The site of a vacant sawmill property in Wrangell could potentially be the city’s next deep-water port or industrial park.
It may be the last massive, privately owned waterfront property in Wrangell. It’s the site of Wrangell’s former lumber mill about six miles south of downtown. When the mill was operating it commanded a local payroll of $10 million a year. But these days the only million dollar amenity is the view.
“Can you imagine coming to work and looking at this everyday,” says Terri Wenger, the real estate agent that’s listed the property. She says when it first hit the market there was skepticism within the community about revitalizing the site of the sawmill that closed in 1995.
“I know when it first came out that we were doing it, everyone was like ‘yeah right.’ But we are really doing this, and it is going to take us some time, but it really is going to happen,” Wenger says.
The former mill site is owned by 81-year-old Betty Buhler. She’s the widow of Richard Buhler who owned Silver Bay Logging that developed the mill. He died in 2016.
Last March, Petersburg-based Anchor Properties listed the former mill for $2.7 million.
Aside from the ocean view, there isn’t much to see. There’s the dock. There’s a barge turned bunkhouse and a few empty warehouses. Other than that, just plenty of open space.
“I mean the potential is anything,” says Wrangell City Manager Lisa Von Bargen. The city has been interested in buying and redeveloping this land for years. There’s been talk of using it for an industrial park for private businesses.
The land is solid, no need for filling or grading. But there’s no water or utilities. It would be expensive for any would-be developer to secure that kind of infrastructure.

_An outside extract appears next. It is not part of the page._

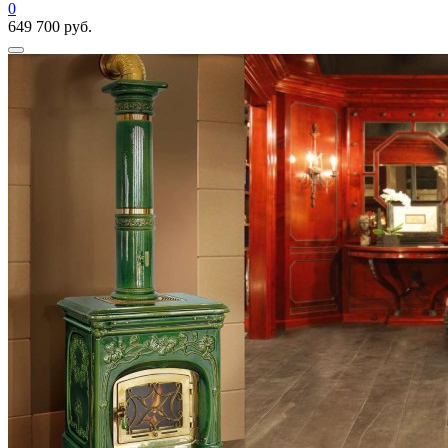
0
649 700 руб.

The Wrangell assembly had been in negotiations to buy the mill property for much of last year. But talks ended in October after the assembly decided it was too much for the city to take on at this time.
Construction company owner Todd White says he’s interested in making an offer. The Wrangell contractor says he wants to keep the mill site in the private sector.

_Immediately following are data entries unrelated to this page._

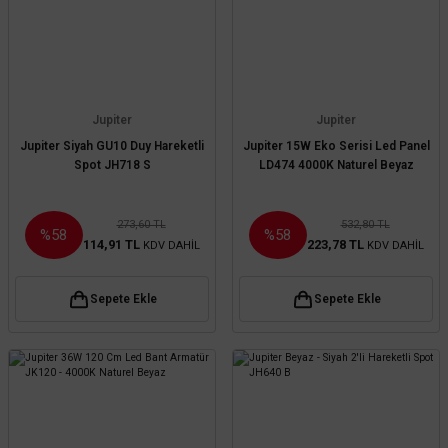
Jupiter
Jupiter
Jupiter Siyah GU10 Duy Hareketli
Jupiter 15W Eko Serisi Led Panel
Spot JH718 S
LD474 4000K Naturel Beyaz
273,60 TL
532,80 TL
%58
%58
114,91 TL
223,78 TL
KDV DAHİL
KDV DAHİL
Sepete Ekle
Sepete Ekle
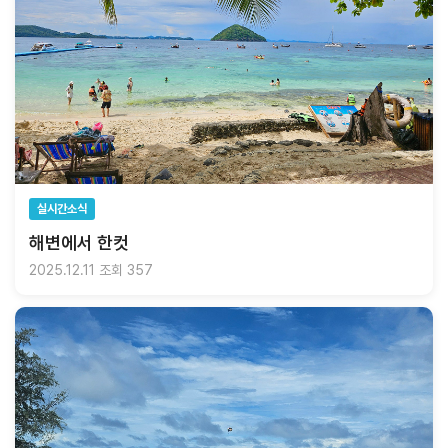
실시간소식
해변에서 한컷
2025.12.11
조회 357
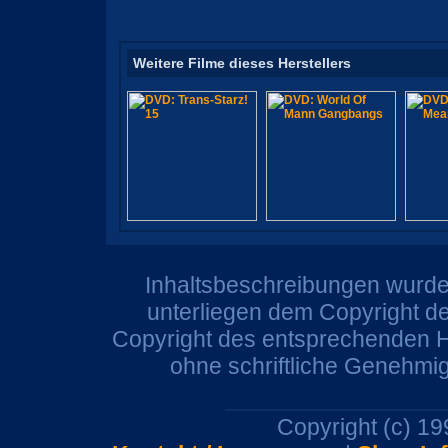
Weitere Filme dieses Herstellers
Inhaltsbeschreibungen wurden
unterliegen dem Copyright de
Copyright des entsprechenden He
ohne schriftliche Genehmi
Copyright (c) 1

“We’re excited that Mrs. Buhler is stepping it up and putting it on the private market,” White says.
He said the city already owns a few properties it could work on selling or developing before taking on another.

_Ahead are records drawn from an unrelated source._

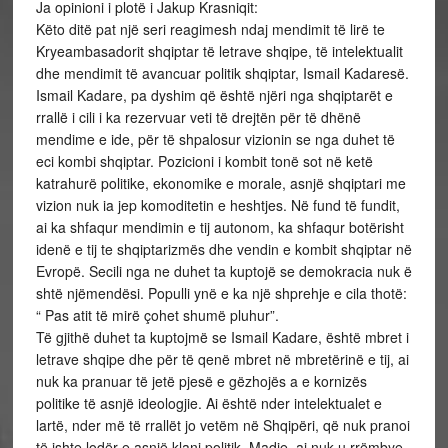
Ja opinioni i plotë i Jakup Krasniqit:
Këto ditë pat një seri reagimesh ndaj mendimit të lirë te
Kryeambasadorit shqiptar të letrave shqipe, të intelektualit
dhe mendimit të avancuar politik shqiptar, Ismail Kadaresë.
Ismail Kadare, pa dyshim që është njëri nga shqiptarët e
rrallë i cili i ka rezervuar veti të drejtën për të dhënë
mendime e ide, për të shpalosur vizionin se nga duhet të
eci kombi shqiptar. Pozicioni i kombit tonë sot në ketë
katrahurë politike, ekonomike e morale, asnjë shqiptari me
vizion nuk ia jep komoditetin e heshtjes. Në fund të fundit,
ai ka shfaqur mendimin e tij autonom, ka shfaqur botërisht
idenë e tij te shqiptarizmës dhe vendin e kombit shqiptar në
Evropë. Secili nga ne duhet ta kuptojë se demokracia nuk ë
shtë njëmendësi. Populli ynë e ka një shprehje e cila thotë:
“ Pas atit të mirë çohet shumë pluhur”.
Të gjithë duhet ta kuptojmë se Ismail Kadare, është mbret i
letrave shqipe dhe për të qenë mbret në mbretërinë e tij, ai
nuk ka pranuar të jetë pjesë e gëzhojës a e kornizës
politike të asnjë ideologjie. Ai është nder intelektualet e
lartë, nder më të rrallët jo vetëm në Shqipëri, që nuk pranoi
të ishte lodër e asnjë klani politik. Madje, ai nuk u rrëmbye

A property comprised over a dozen lots. But the plan is to further subdivide those lots into smaller parcels. It could be the key to getting things moving. Wenger says she’s aiming for one to five-acre parcels.
“It’d be different if a barge company was coming out here, they need a lot of land. You don’t need 11 acres for a welding shop,” Wenger says.
Surveying work is being done. But so far no application to subdivide has been filed with the city. In the meantime, Wrangell’s former mill property lies vacant.